As the cedar and palm both played their part in Solomon’s temple,* the one in actual timbers and beams, the other carved everywhere as an ornament; so the Saints of GOD, like-ened to these trees, can flourish only when planted within His Church, not merely inside its visible limits, but rooted in its doctrine. They have been transplanted thither out of Jewish unbelief, out of Gentile idolatry, out of worldly carelessness, by the agency of GOD’S servants, for it is written, “I planted, Apollos watered,* but GOD giveth the increase.”* Only there, and only so, can they flourish,* for it is written, “Every plant which My Heavenly FATHER hath not planted shall be rooted up.”* We may take this house and courts of the Lord to be either the Church Militant,* especially in the Religious Life, or the Church Triumphant after the Resurrection, in both of which the righteous flourish, though in different fashion. And one who prefers the former interpretation remarks that the courts are in front of the house,* and outside it, and that they denote in this place renunciation of secular things, so that he who gives up the world, plants his palm in the courts of GOD’S house. It is curious to find it said that they who are planted in the house shall flourish in the courts; (Ay.) but it is well answered that the righteous are planted by their inner faith in heaven itself, while the outward token of that holy rooting in love is visible in the Church below by their good works and devout conversation, or, as another tells us, (D. C.) their own hearts are those outer courts of GOD’S house which are blooming with the trees and flowers of His inner dwelling.* This verse is in use as a  . and  . in the Breviary Office for Martyrs.
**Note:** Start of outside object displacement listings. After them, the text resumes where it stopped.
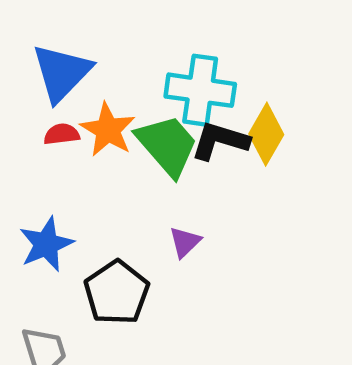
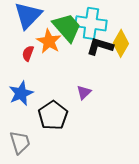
red semicircle: (62, 134) -> (28, 53), moved, turned -63
green trapezoid: (167, 145) -> (67, 27), moved

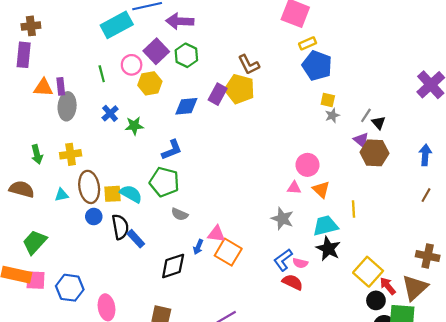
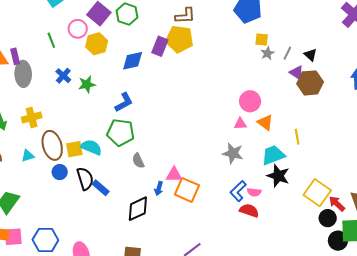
brown L-shape: (249, 65) -> (185, 16), turned -60
gray line: (366, 115) -> (287, 53), moved
gray semicircle: (180, 214) -> (138, 161), turned 49

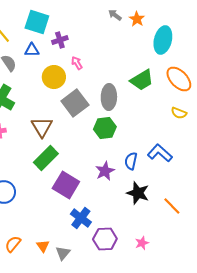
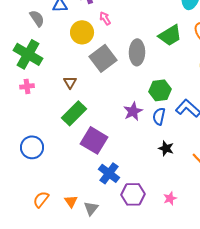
brown triangle: (42, 127) -> (70, 82), size x0.6
green hexagon: (105, 128) -> (160, 90), moved
purple star: (105, 171) -> (133, 111), moved
black star: (138, 193) -> (166, 148), size x0.7

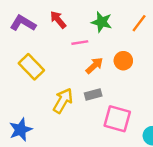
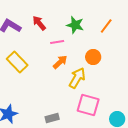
orange arrow: (94, 66) -> (60, 62), moved
gray rectangle: (93, 95) -> (52, 118), moved
yellow arrow: (63, 101) -> (77, 78), moved

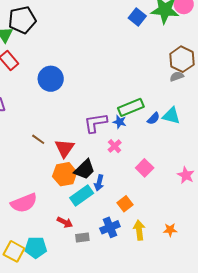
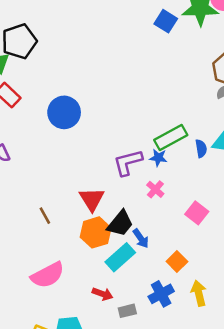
blue semicircle: (153, 118) -> (201, 148), turned -48
brown line: (38, 139) -> (45, 216), moved, turned 32
blue arrow: (99, 183) -> (141, 238), turned -42

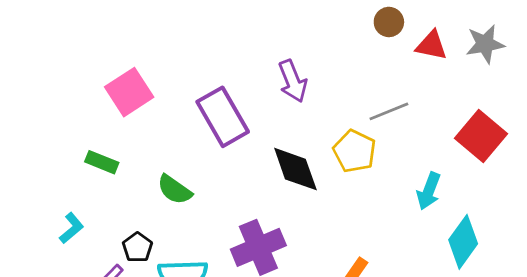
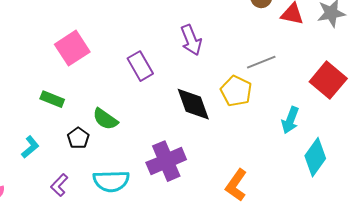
purple rectangle: (223, 117) -> (140, 66), size x0.7
black pentagon: (137, 247) -> (78, 138), moved

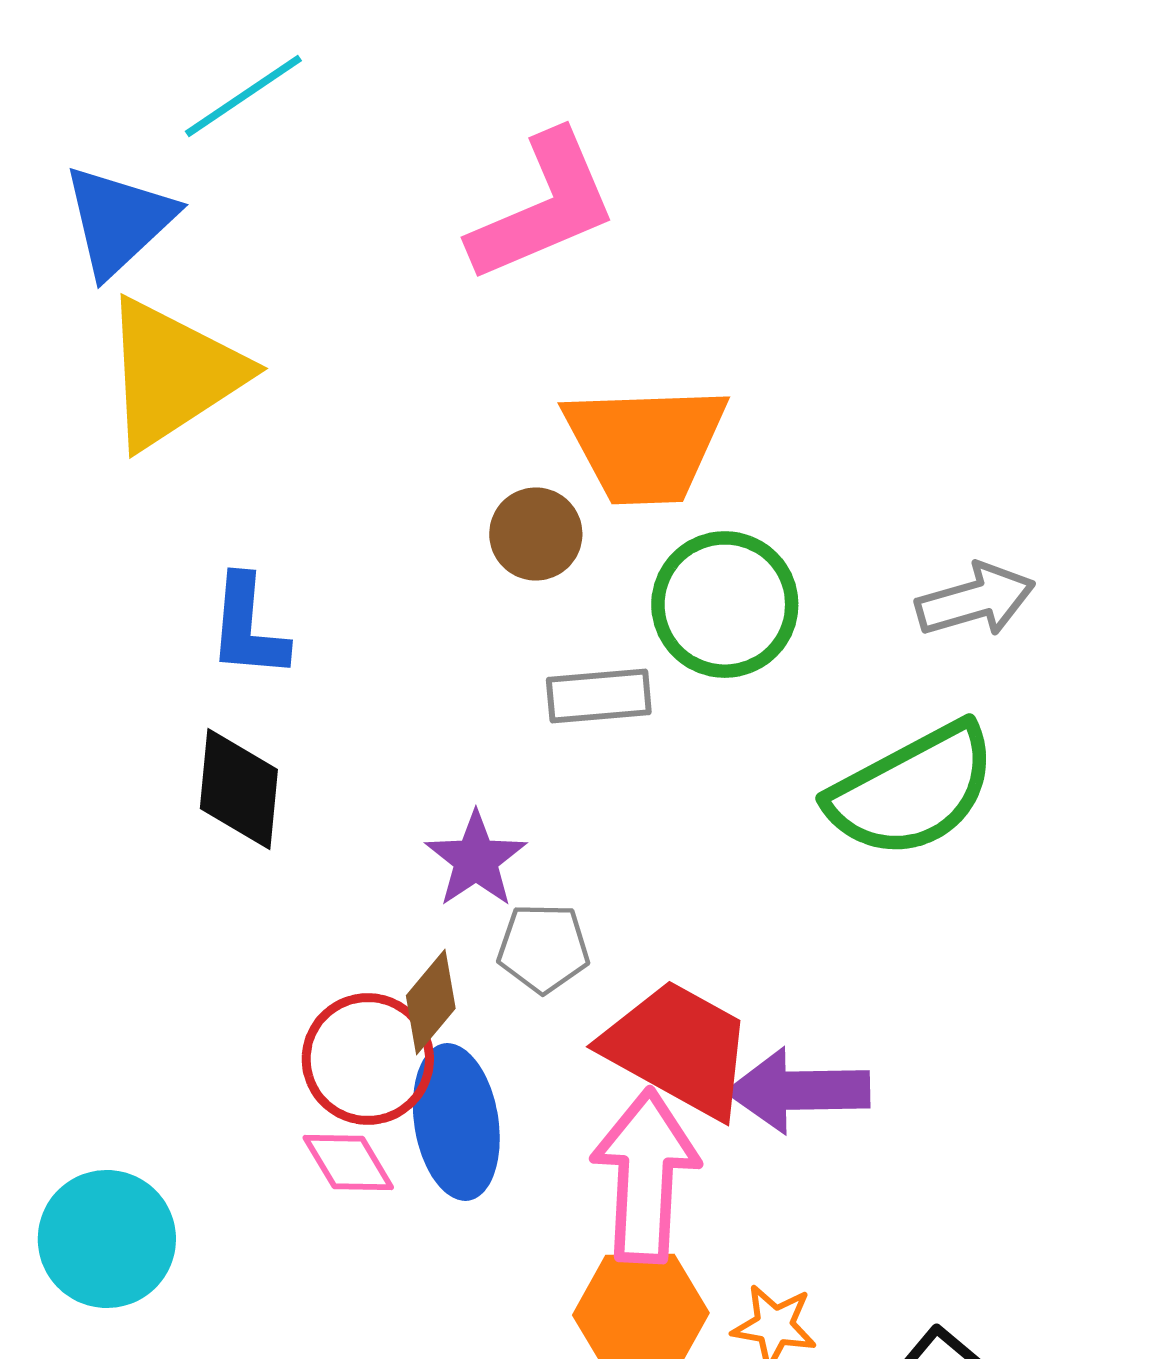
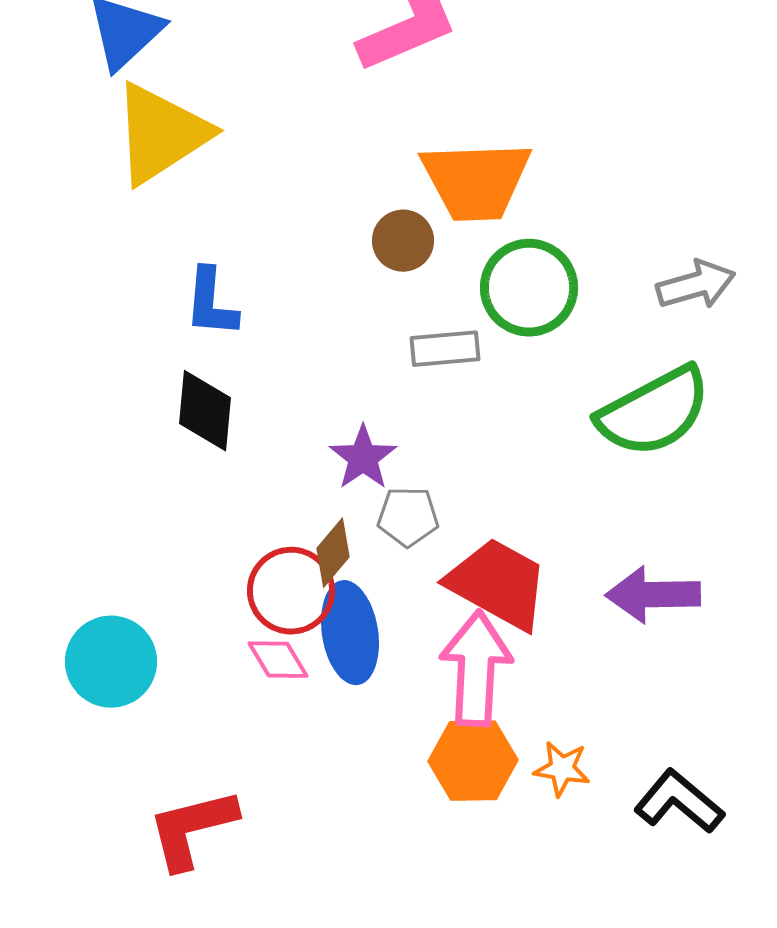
purple arrow: (798, 1090) -> (653, 595), moved
cyan circle: (107, 1239) -> (111, 662), moved

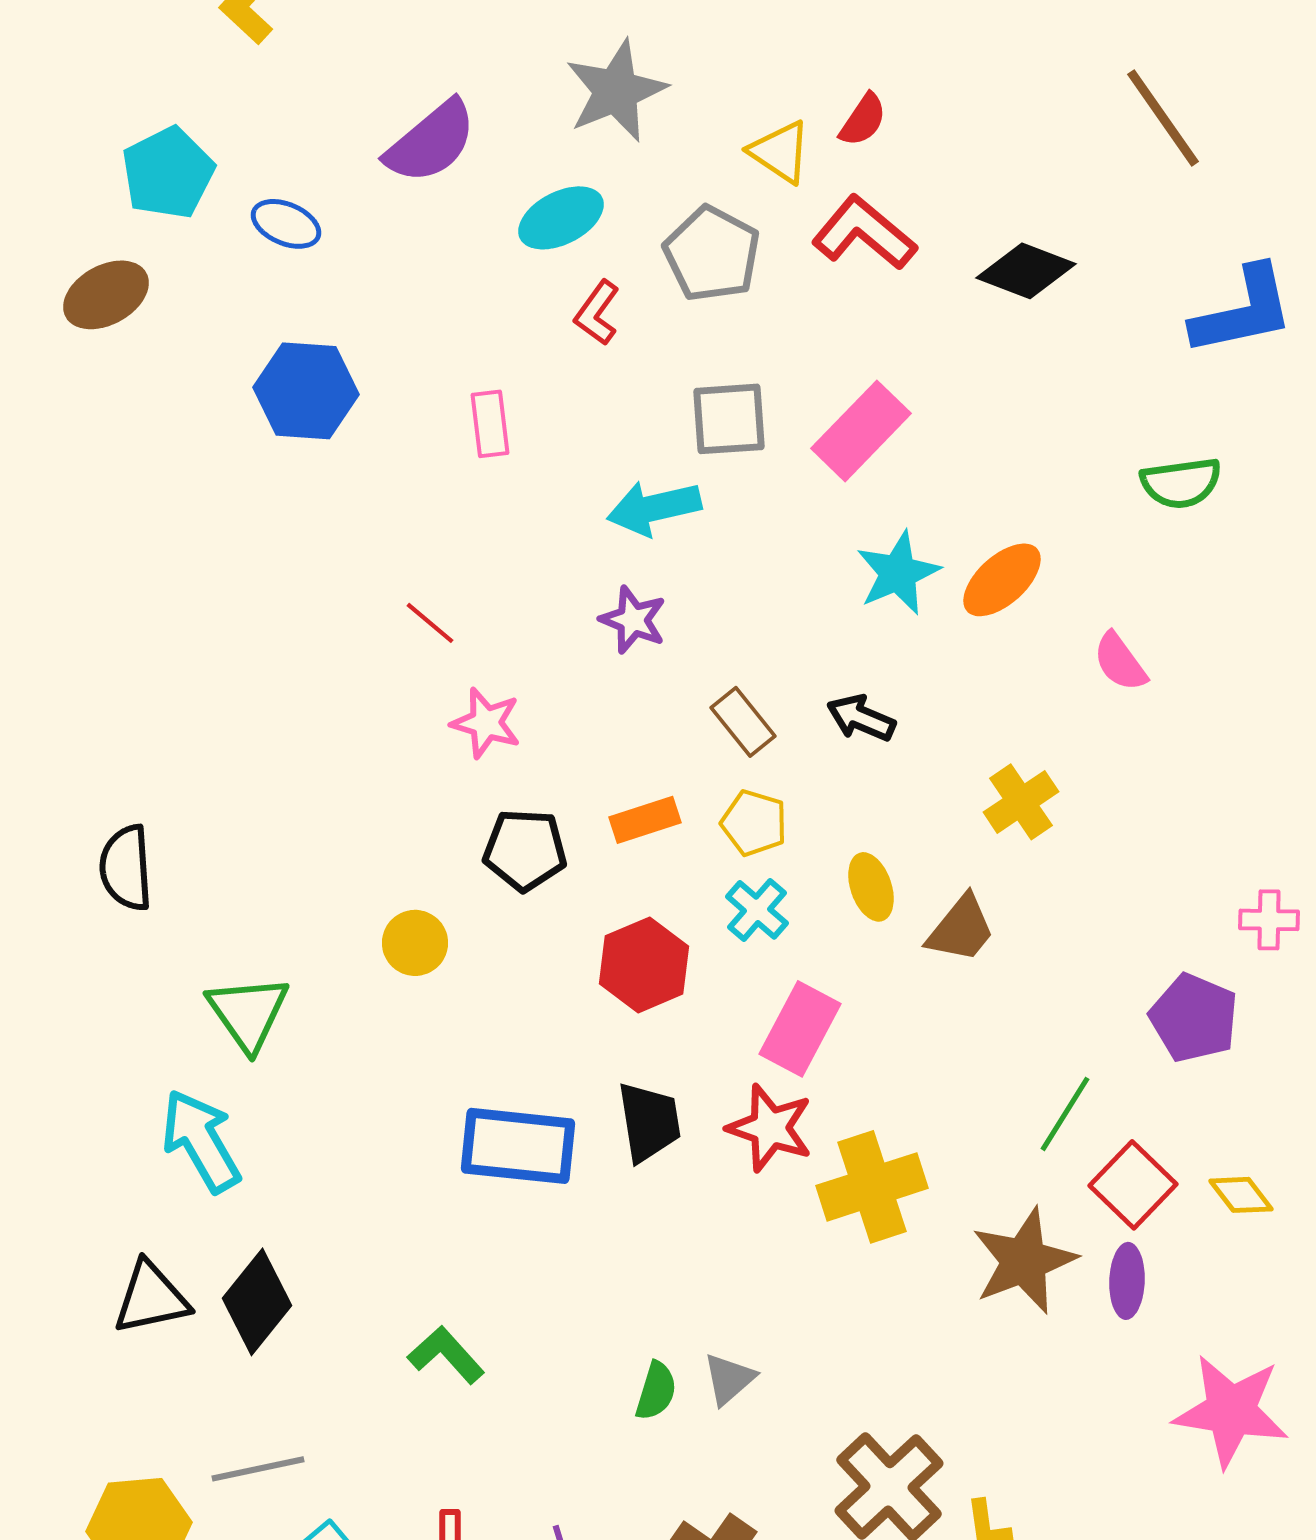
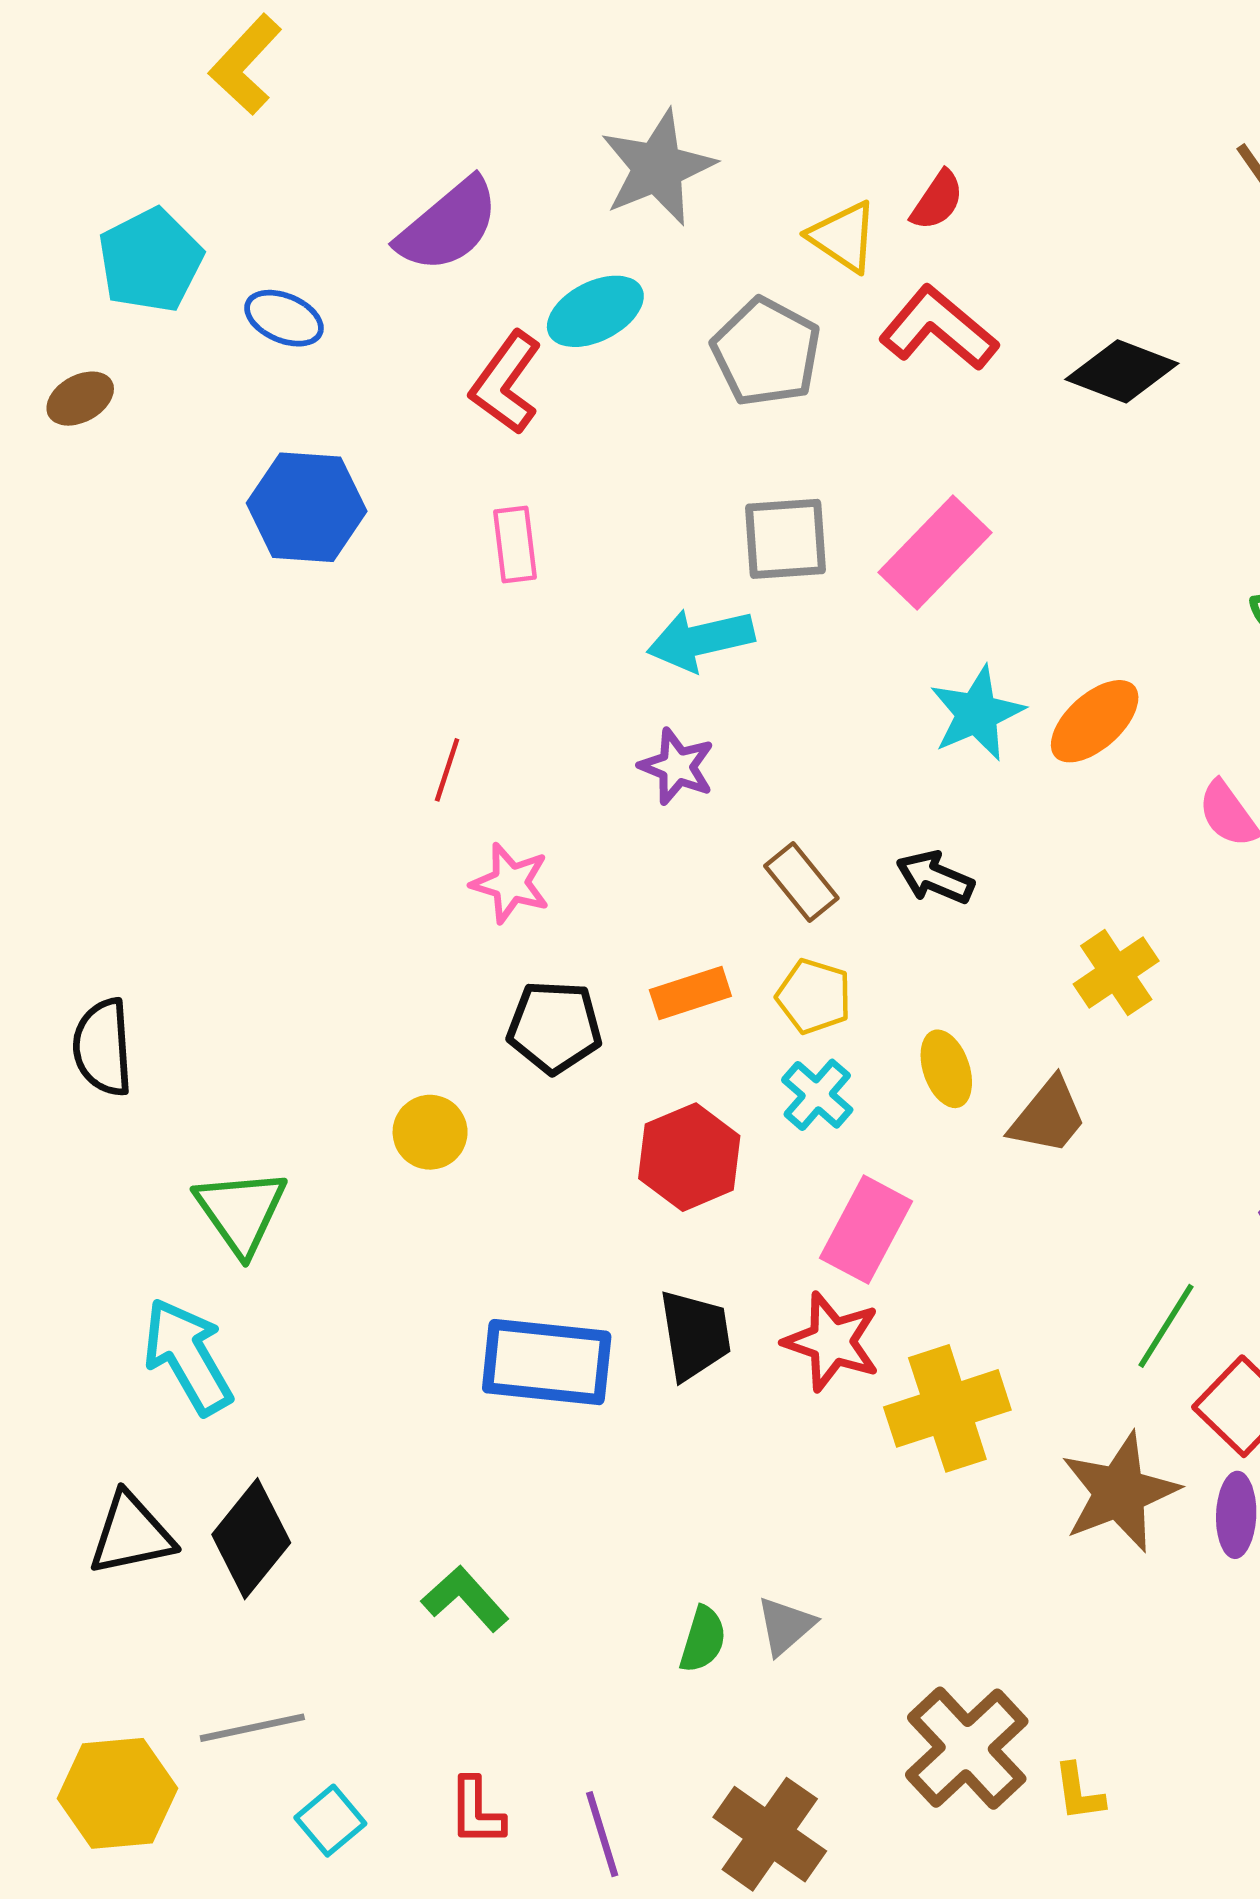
brown ellipse: (106, 295) -> (80, 399), size x0.7
red L-shape: (597, 313) -> (506, 383), moved, size x1.4
red line: (430, 623) -> (447, 770), turned 68

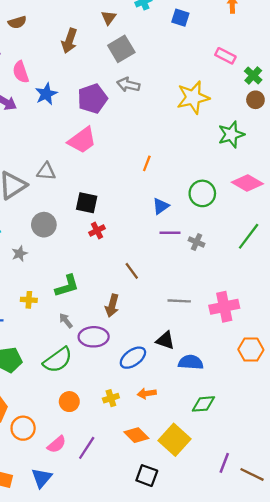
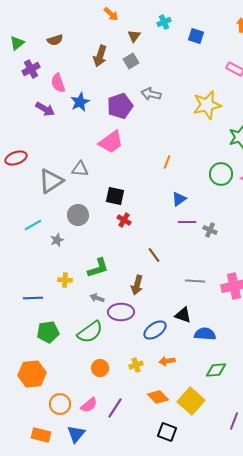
gray square: (121, 49) -> (131, 61), moved, size x0.7
green circle: (202, 193) -> (221, 174), moved
red cross: (97, 230) -> (124, 220), turned -32
gray arrow: (66, 321) -> (97, 298), turned -32
orange circle: (23, 428) -> (60, 404), moved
14 (13) They also shall bring forth more fruit in their age: and shall be fat and well-liking.

Here reference is made to that distinguishing property of the palm-tree, already mentioned, that it never ceases to bear fruit, however old it may be, till its actual death, nay, that its produce is more abundant in its latter years; while the cedar, though not a fruit-bearing tree, continues to spread in bulk and foliage to a vast age,* thus signifying the undying vitality and productiveness of the Church Universal and of the holy soul to the end of their earthly time. (D. C.) And so the Wise Man, after telling us how “the multiplying brood of the ungodly shall not thrive, nor take deep rooting,”* adds that “honourable age is not that which standeth in length of time, nor that which is measured by number of years; but wisdom is the grey hair unto men, and an unspotted life is old age.” (B.) The Vulgate reading in the latter clause is, They shall be right patient; that is, not merely holding out sternly against suffering, as criminals often do when being punished, but with that patience which is born of love and faith, (Ay.) the endurance of the Martyrs; right patient, because while they preach of heavenly things they bear adversity bravely and cheerfully,* that by such endurance they may obtain yet more blessings for their souls. And this notion brings us back to the well-liking of our version,* for Tertullian says of patience, that it is “beautiful in every sex and every age.”

15 (14) That they may show how true the LORD my strength is: and that there is no unrighteousness in him.

That is,* that here in all troubles, and especially when the persecution of Antichrist falls upon the Church, they may continue steadfastly to profess their unshaken faith in the justice and promises of GOD, their belief that He causes them to suffer only that patience may bring forth her perfect work, and increase the glory of that crown which He,* the righteous Judge, our firm Rock, (A. V.,) hath promised to bestow upon them, (Z.) when He brings them into the Sabbath which remaineth for the people of GOD.*

Wherefore:

Glory be to the FATHER, the Most Highest; glory be to the SON, the LORD our Rock; glory be to the HOLY GHOST, the fresh Anointing of the LORD.

As it was in the beginning, is now, and ever shall be: world without end. Amen.